I appreciated both the concept and the artwork in this book. The execution of the concept was unimpressive, in my opinion, but the concept and artwork made up for that. Generally, 30 Days of Night is about an Alaskan town invaded by vampires during a period of thirty days of darkness. As a concept, this is genius. Vampires and a town that gets a month of darkness—these are two things that fit so perfectly together that they feel like they were made for each other.
The artwork fits the book’s dark theme. I’m not an art critic, so I don’t have the right words to describe how the art is executed. But it has an impressionistic feel to it. For the most part, humans, vampires, and objects and scenery are recognizable. But there are occasional panels where blood and death are clear, but the precise manner of death remains unclear. As a result, the artwork evokes darkness and death while retaining a note of mystery. And, as we’ve discussed numerous times throughout this course, mystery and the unknown can increase a sense of horror.
In short, I love the art in this graphic novel. My only issue with it is that occasionally, given its impressionistic style, characters can become indistinguishable from one another. But this was rare; it happened maybe twice for me throughout the entire store. But those times were a big distraction, pulling me out of the story.
Now, I’ll talk about the execution of the plot and writing, with which I was much less thrilled. The story is straight forward and lacking in grace or complexity. The vampires come and they feed, and they are eventually defeated. Typical.
Somehow, the vampires managed to steal all mobile phones and shut down all electricity to make it difficult for the townspeople to get outside help. This is a good idea in theory; after all, given modern technology, the vampires had to something to isolate their victims.
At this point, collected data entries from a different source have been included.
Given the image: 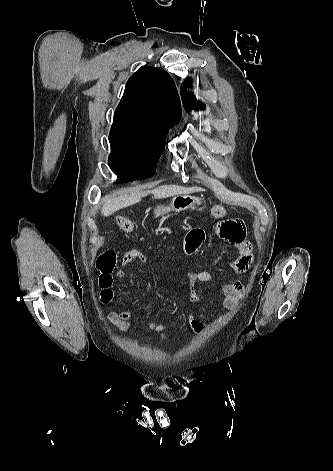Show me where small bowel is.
Returning a JSON list of instances; mask_svg holds the SVG:
<instances>
[{
	"mask_svg": "<svg viewBox=\"0 0 333 471\" xmlns=\"http://www.w3.org/2000/svg\"><path fill=\"white\" fill-rule=\"evenodd\" d=\"M216 234L227 241L236 249V257L231 261L230 268L235 274L246 272L254 262L253 246L246 239L245 222L242 218L231 217L221 220L216 224ZM206 234L201 228L192 229L185 240V249L188 253L196 251L205 241ZM134 260L142 263L147 262V256L138 249H131L125 253L121 260L122 265H128ZM125 272L118 270L117 277L124 278ZM190 282V298L192 301L198 300L199 296L196 290L198 283H207L216 279V275L209 271L188 272ZM221 290V304L227 308H234L241 300L245 298L246 292L242 282L234 279L231 282L223 283ZM107 320L110 324L116 326L122 331L131 327V314L128 311L113 310L109 313ZM190 328L197 333L204 332L206 325L196 317L190 315L187 319ZM147 329L161 334L162 338H167L169 324L159 322H149Z\"/></svg>",
	"mask_w": 333,
	"mask_h": 471,
	"instance_id": "obj_1",
	"label": "small bowel"
}]
</instances>
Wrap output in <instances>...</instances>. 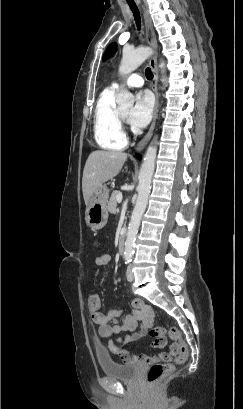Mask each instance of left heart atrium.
<instances>
[{
    "mask_svg": "<svg viewBox=\"0 0 243 409\" xmlns=\"http://www.w3.org/2000/svg\"><path fill=\"white\" fill-rule=\"evenodd\" d=\"M153 112V100L148 91H141L136 96V101L133 107L130 109L127 120L132 127L143 128L145 127Z\"/></svg>",
    "mask_w": 243,
    "mask_h": 409,
    "instance_id": "obj_1",
    "label": "left heart atrium"
}]
</instances>
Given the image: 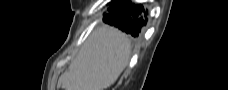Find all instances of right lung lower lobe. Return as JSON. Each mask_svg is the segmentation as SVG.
I'll return each mask as SVG.
<instances>
[{
	"instance_id": "right-lung-lower-lobe-1",
	"label": "right lung lower lobe",
	"mask_w": 228,
	"mask_h": 90,
	"mask_svg": "<svg viewBox=\"0 0 228 90\" xmlns=\"http://www.w3.org/2000/svg\"><path fill=\"white\" fill-rule=\"evenodd\" d=\"M146 16L147 13L141 5L122 2L121 7L116 6L111 13L104 16L103 21L139 39L142 27L147 23Z\"/></svg>"
}]
</instances>
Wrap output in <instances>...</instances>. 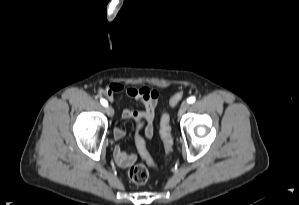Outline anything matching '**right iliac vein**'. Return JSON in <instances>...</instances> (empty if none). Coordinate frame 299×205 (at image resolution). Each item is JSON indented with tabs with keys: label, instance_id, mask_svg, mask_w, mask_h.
<instances>
[{
	"label": "right iliac vein",
	"instance_id": "obj_1",
	"mask_svg": "<svg viewBox=\"0 0 299 205\" xmlns=\"http://www.w3.org/2000/svg\"><path fill=\"white\" fill-rule=\"evenodd\" d=\"M106 112L110 117H113L114 115V109L111 106L106 107Z\"/></svg>",
	"mask_w": 299,
	"mask_h": 205
}]
</instances>
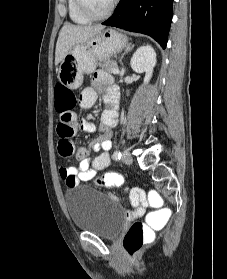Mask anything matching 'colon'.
<instances>
[{
  "instance_id": "obj_1",
  "label": "colon",
  "mask_w": 227,
  "mask_h": 279,
  "mask_svg": "<svg viewBox=\"0 0 227 279\" xmlns=\"http://www.w3.org/2000/svg\"><path fill=\"white\" fill-rule=\"evenodd\" d=\"M76 106V97L75 93L64 87L59 86L57 88V99L55 103V110L60 120L59 132L62 137L69 139L73 134L72 127V118H73V109ZM72 153V146L67 144L66 147L61 151V154L65 157L70 156ZM124 177L119 172H109L98 177L96 179V184L100 187H115L122 186L124 184ZM71 186L77 185V182L74 178L70 181ZM148 194L152 197L154 201L162 202L163 196L155 191H148ZM140 198H144L146 193L145 191L138 190L135 192ZM164 219H167L171 216L169 209H160ZM149 218L152 220L158 219L159 215L156 213H151ZM152 228L146 223L136 221L134 222L124 239V247L127 255L133 260L135 255L140 251L144 242L152 236Z\"/></svg>"
}]
</instances>
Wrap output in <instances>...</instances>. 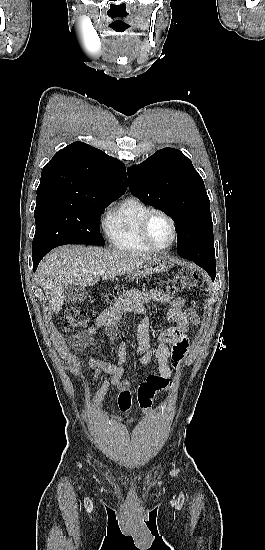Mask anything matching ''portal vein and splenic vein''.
I'll use <instances>...</instances> for the list:
<instances>
[{
	"instance_id": "18ae733b",
	"label": "portal vein and splenic vein",
	"mask_w": 265,
	"mask_h": 550,
	"mask_svg": "<svg viewBox=\"0 0 265 550\" xmlns=\"http://www.w3.org/2000/svg\"><path fill=\"white\" fill-rule=\"evenodd\" d=\"M99 274H100V275H103V274H104V272H103V271H102V272H99Z\"/></svg>"
}]
</instances>
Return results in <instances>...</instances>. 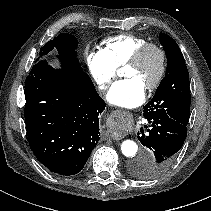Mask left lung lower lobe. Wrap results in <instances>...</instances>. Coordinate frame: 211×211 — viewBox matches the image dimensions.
I'll list each match as a JSON object with an SVG mask.
<instances>
[{"mask_svg":"<svg viewBox=\"0 0 211 211\" xmlns=\"http://www.w3.org/2000/svg\"><path fill=\"white\" fill-rule=\"evenodd\" d=\"M147 120L151 128L146 134L141 129L138 140L152 151V158L146 160L139 157L131 163V168L136 170L140 178L152 179L166 172L175 161L186 139L187 126L169 117Z\"/></svg>","mask_w":211,"mask_h":211,"instance_id":"1","label":"left lung lower lobe"}]
</instances>
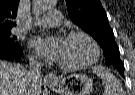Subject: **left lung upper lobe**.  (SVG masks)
Returning <instances> with one entry per match:
<instances>
[{
	"label": "left lung upper lobe",
	"instance_id": "5c2ea615",
	"mask_svg": "<svg viewBox=\"0 0 135 95\" xmlns=\"http://www.w3.org/2000/svg\"><path fill=\"white\" fill-rule=\"evenodd\" d=\"M71 20L89 33L103 49L106 63L124 68L119 48L100 0H66Z\"/></svg>",
	"mask_w": 135,
	"mask_h": 95
}]
</instances>
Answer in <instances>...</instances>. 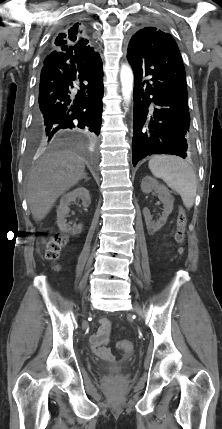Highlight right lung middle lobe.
<instances>
[{
	"label": "right lung middle lobe",
	"mask_w": 222,
	"mask_h": 429,
	"mask_svg": "<svg viewBox=\"0 0 222 429\" xmlns=\"http://www.w3.org/2000/svg\"><path fill=\"white\" fill-rule=\"evenodd\" d=\"M31 139H32L33 141H37L38 143H41V145H44V144H45V142H44L43 138H41V137L34 138L33 136H31Z\"/></svg>",
	"instance_id": "dd1d6c3e"
}]
</instances>
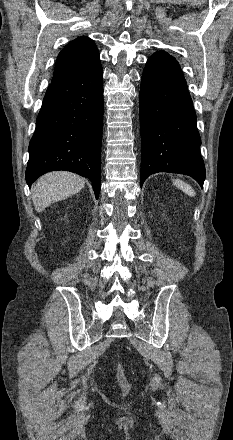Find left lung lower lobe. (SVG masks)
I'll return each instance as SVG.
<instances>
[{
  "label": "left lung lower lobe",
  "instance_id": "obj_1",
  "mask_svg": "<svg viewBox=\"0 0 233 440\" xmlns=\"http://www.w3.org/2000/svg\"><path fill=\"white\" fill-rule=\"evenodd\" d=\"M141 187L157 172L193 177L203 187L205 167L196 114L178 62L159 51L148 60L140 88Z\"/></svg>",
  "mask_w": 233,
  "mask_h": 440
}]
</instances>
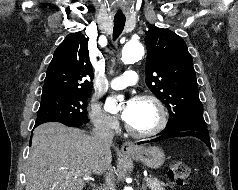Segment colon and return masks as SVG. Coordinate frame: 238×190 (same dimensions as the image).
<instances>
[{
    "mask_svg": "<svg viewBox=\"0 0 238 190\" xmlns=\"http://www.w3.org/2000/svg\"><path fill=\"white\" fill-rule=\"evenodd\" d=\"M168 173L174 183L182 185L189 179L191 169L186 164L176 161L170 164Z\"/></svg>",
    "mask_w": 238,
    "mask_h": 190,
    "instance_id": "colon-1",
    "label": "colon"
}]
</instances>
But as a practical matter, this doesn’t work. It’s unclear how they actually managed to snatch every mobile phone in town. They’d need a ton of help in advance of their arrival, and as far as I could tell, there was only a single vampire in town prior to the invasion.
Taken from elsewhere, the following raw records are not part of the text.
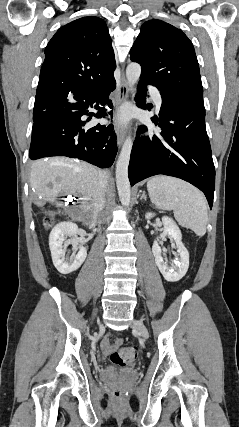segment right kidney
<instances>
[{"label":"right kidney","mask_w":239,"mask_h":427,"mask_svg":"<svg viewBox=\"0 0 239 427\" xmlns=\"http://www.w3.org/2000/svg\"><path fill=\"white\" fill-rule=\"evenodd\" d=\"M78 226L73 222H61L51 231L49 236V247L51 250L52 261L56 269L61 274H69L76 271L83 264L87 257V250L83 246L77 247L78 244ZM67 237L71 240L66 242ZM72 243L74 248L79 249L69 261L65 259L66 247Z\"/></svg>","instance_id":"1"}]
</instances>
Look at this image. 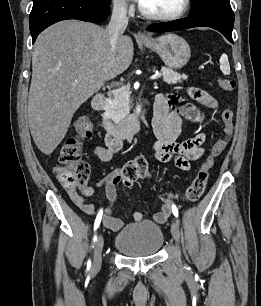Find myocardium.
<instances>
[{
    "instance_id": "myocardium-1",
    "label": "myocardium",
    "mask_w": 261,
    "mask_h": 306,
    "mask_svg": "<svg viewBox=\"0 0 261 306\" xmlns=\"http://www.w3.org/2000/svg\"><path fill=\"white\" fill-rule=\"evenodd\" d=\"M190 6H191V0H183L182 7L177 12L172 14H158L146 10L140 3L139 11L144 17L149 19L160 20V21H171L183 17L190 9Z\"/></svg>"
}]
</instances>
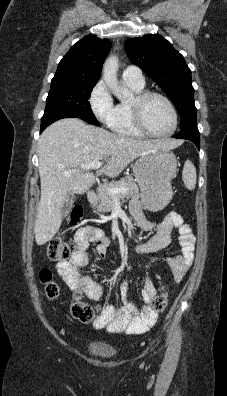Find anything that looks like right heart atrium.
<instances>
[{
  "label": "right heart atrium",
  "instance_id": "obj_1",
  "mask_svg": "<svg viewBox=\"0 0 227 396\" xmlns=\"http://www.w3.org/2000/svg\"><path fill=\"white\" fill-rule=\"evenodd\" d=\"M89 105L94 116L107 123L114 111V101L103 81H98L89 95Z\"/></svg>",
  "mask_w": 227,
  "mask_h": 396
}]
</instances>
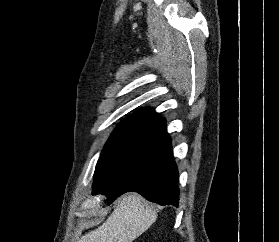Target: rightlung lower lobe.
I'll use <instances>...</instances> for the list:
<instances>
[{"instance_id":"obj_1","label":"right lung lower lobe","mask_w":279,"mask_h":242,"mask_svg":"<svg viewBox=\"0 0 279 242\" xmlns=\"http://www.w3.org/2000/svg\"><path fill=\"white\" fill-rule=\"evenodd\" d=\"M177 184L178 170L173 159L171 138L163 123L156 136L141 149L104 180L94 182L92 194L107 195L108 204H111L122 194L135 191L160 205L177 206Z\"/></svg>"}]
</instances>
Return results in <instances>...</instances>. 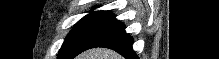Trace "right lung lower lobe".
Segmentation results:
<instances>
[{
    "label": "right lung lower lobe",
    "mask_w": 219,
    "mask_h": 59,
    "mask_svg": "<svg viewBox=\"0 0 219 59\" xmlns=\"http://www.w3.org/2000/svg\"><path fill=\"white\" fill-rule=\"evenodd\" d=\"M133 39L125 32L122 24L112 32L98 40L92 48L106 47L115 50L127 59H138L132 48Z\"/></svg>",
    "instance_id": "obj_1"
}]
</instances>
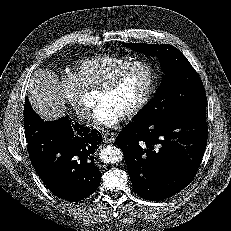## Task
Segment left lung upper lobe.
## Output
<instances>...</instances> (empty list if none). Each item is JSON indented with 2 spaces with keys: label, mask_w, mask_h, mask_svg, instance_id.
Segmentation results:
<instances>
[{
  "label": "left lung upper lobe",
  "mask_w": 231,
  "mask_h": 231,
  "mask_svg": "<svg viewBox=\"0 0 231 231\" xmlns=\"http://www.w3.org/2000/svg\"><path fill=\"white\" fill-rule=\"evenodd\" d=\"M127 47L160 59L165 76L154 99L133 119L160 122L182 113L206 109L203 83L187 58L169 44L126 43Z\"/></svg>",
  "instance_id": "1"
}]
</instances>
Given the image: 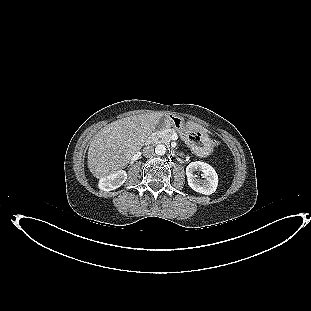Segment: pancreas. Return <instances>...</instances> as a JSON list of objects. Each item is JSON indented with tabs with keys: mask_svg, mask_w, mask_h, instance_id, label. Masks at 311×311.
I'll return each mask as SVG.
<instances>
[{
	"mask_svg": "<svg viewBox=\"0 0 311 311\" xmlns=\"http://www.w3.org/2000/svg\"><path fill=\"white\" fill-rule=\"evenodd\" d=\"M175 131L173 129H164L157 131L153 136V141H159L163 143H169L171 141V136Z\"/></svg>",
	"mask_w": 311,
	"mask_h": 311,
	"instance_id": "pancreas-1",
	"label": "pancreas"
}]
</instances>
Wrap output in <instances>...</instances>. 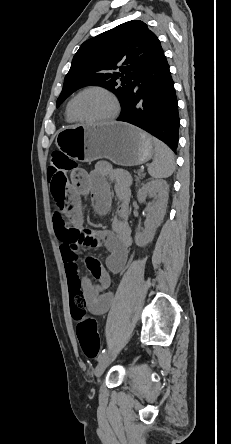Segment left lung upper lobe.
Masks as SVG:
<instances>
[{
	"instance_id": "5c2ea615",
	"label": "left lung upper lobe",
	"mask_w": 231,
	"mask_h": 444,
	"mask_svg": "<svg viewBox=\"0 0 231 444\" xmlns=\"http://www.w3.org/2000/svg\"><path fill=\"white\" fill-rule=\"evenodd\" d=\"M160 49L156 35L139 20L125 22L87 40L72 60L57 106L87 85L111 89L120 96L124 106L135 76ZM116 69L120 73L114 72Z\"/></svg>"
}]
</instances>
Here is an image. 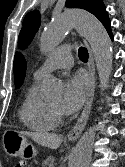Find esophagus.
<instances>
[{
	"label": "esophagus",
	"instance_id": "obj_1",
	"mask_svg": "<svg viewBox=\"0 0 125 167\" xmlns=\"http://www.w3.org/2000/svg\"><path fill=\"white\" fill-rule=\"evenodd\" d=\"M85 44L87 46L88 52H89V61H88V71H89V89L87 93L86 103L84 106V109L82 111L81 116L77 120L75 126L69 131L67 134V138L69 140H76L82 131L84 130L86 123L88 121V117L90 114L93 98H94V92H95V63H94V56L92 53L91 48L89 47L88 43L85 41Z\"/></svg>",
	"mask_w": 125,
	"mask_h": 167
}]
</instances>
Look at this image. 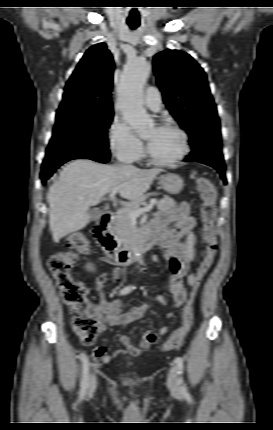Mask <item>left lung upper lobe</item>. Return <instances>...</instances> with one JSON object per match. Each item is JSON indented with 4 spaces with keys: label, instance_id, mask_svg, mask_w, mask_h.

Speaking of that single vampire, what was the deal with that guy? I’m referring to the vampire arrested for causing a disturbance in the local diner. He was definitely a vampire, because he eventually bent the prison bars, and he had those funky speech bubbles in that artwork that all the vamps have. I’m assuming he went to jail quietly because he didn’t want to go public with his vampirism until his buddies arrived for the massacre. Maybe he just arrived a little early and had to cool his heels until the main event.
But that doesn’t explain why he died so easily. A bullet to the head did him in. Later, the sheriff and his wife wonder why that vampire died so easily. I wonder the same, especially given that at least two other vampires took headshots—one with a shotgun—and barely blinked as a result. As the sheriff stated, “We’ve got to take his head off.” (Niles, Steve, and Ben Templesmith. 30 Days of Night. San Diego, CA: IDW, 2008. Kindle file.) So basically, the whole existence and death of the first vampire encountered is never resolved.
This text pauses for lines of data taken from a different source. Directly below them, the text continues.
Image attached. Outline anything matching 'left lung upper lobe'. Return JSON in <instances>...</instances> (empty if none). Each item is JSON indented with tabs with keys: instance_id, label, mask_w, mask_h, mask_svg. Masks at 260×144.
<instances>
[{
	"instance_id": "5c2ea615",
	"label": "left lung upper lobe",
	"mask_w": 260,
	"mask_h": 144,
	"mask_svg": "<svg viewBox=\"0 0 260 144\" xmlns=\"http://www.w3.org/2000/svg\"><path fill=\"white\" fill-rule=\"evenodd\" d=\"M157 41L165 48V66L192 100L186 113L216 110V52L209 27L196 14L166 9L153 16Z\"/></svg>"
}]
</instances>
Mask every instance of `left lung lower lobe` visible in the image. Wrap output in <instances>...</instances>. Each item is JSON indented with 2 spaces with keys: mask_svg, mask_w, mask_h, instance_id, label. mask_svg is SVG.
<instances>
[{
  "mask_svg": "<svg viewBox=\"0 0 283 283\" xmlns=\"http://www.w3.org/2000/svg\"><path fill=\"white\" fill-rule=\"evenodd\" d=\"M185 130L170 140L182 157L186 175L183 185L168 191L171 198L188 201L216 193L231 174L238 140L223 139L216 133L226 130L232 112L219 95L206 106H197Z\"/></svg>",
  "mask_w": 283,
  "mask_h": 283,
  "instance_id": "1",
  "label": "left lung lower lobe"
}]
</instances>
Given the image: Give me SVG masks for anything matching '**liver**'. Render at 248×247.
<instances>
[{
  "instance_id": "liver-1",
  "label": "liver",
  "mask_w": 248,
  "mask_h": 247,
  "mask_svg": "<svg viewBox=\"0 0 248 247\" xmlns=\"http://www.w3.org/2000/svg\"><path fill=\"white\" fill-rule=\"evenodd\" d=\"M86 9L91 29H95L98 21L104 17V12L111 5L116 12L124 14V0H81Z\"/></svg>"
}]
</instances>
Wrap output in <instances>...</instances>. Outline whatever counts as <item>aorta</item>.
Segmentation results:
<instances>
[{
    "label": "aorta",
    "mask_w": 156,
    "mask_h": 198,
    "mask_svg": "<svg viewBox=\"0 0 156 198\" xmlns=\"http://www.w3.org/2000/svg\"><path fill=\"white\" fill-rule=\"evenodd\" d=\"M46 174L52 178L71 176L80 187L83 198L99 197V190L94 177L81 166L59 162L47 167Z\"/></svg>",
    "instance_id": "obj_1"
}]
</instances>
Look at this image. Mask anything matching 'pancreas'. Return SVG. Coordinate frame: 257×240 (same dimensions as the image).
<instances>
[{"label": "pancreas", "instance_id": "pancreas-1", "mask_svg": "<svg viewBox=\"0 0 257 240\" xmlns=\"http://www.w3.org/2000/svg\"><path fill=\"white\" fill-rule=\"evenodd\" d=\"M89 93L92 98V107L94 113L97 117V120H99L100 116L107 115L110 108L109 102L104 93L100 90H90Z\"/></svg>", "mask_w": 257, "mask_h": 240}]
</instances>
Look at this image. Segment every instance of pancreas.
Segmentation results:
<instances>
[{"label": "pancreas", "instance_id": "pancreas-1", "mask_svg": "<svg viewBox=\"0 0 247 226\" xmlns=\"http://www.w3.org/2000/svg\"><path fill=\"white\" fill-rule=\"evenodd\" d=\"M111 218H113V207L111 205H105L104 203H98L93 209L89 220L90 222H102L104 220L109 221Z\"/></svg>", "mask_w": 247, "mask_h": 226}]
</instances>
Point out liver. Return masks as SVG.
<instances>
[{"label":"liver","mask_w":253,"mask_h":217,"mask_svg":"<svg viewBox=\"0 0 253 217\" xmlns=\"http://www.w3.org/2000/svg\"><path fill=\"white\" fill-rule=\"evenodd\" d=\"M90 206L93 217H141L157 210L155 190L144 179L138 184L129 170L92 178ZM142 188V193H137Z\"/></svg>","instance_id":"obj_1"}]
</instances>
My last major objection to the story has to do with the woman and her son in New Orleans. I want to know how they got involved with the vampires. Without an explanation, their existence looks like a plot device contrived to give the vampires something on which to blame the fire they plan to use to destroy the town.
Even if I accept that these New Orleans people interested, I still refuse to accept how they discover the vampires are going to Barrow, Alaska. According to the son, “I’ve b … been monitoring the mail networks based on the names and locations you specified.” This line baffles the computer scientist in me. I’ll accept that he can monitor the accounts of particular individuals. But monitoring the mail networks based on locations would mean scanning mail, regardless of sender and recipient, to determine when certain locations are mentioned. This is an insanely huge task, and from the way it’s tossed out so casually, I don’t think the writer understands that. This reminds of those moments in cop shows where they blow up digital images and then sharpen them to magically see everything clearly. Computers don’t work like that.
In summary, I loved the concept and artwork but found the story lacking in many respects. I wonder whether any of my issues with are addressed in the sequels. But if so, it doesn’t cure my issues with the first book, which needs to be able to stand on its own.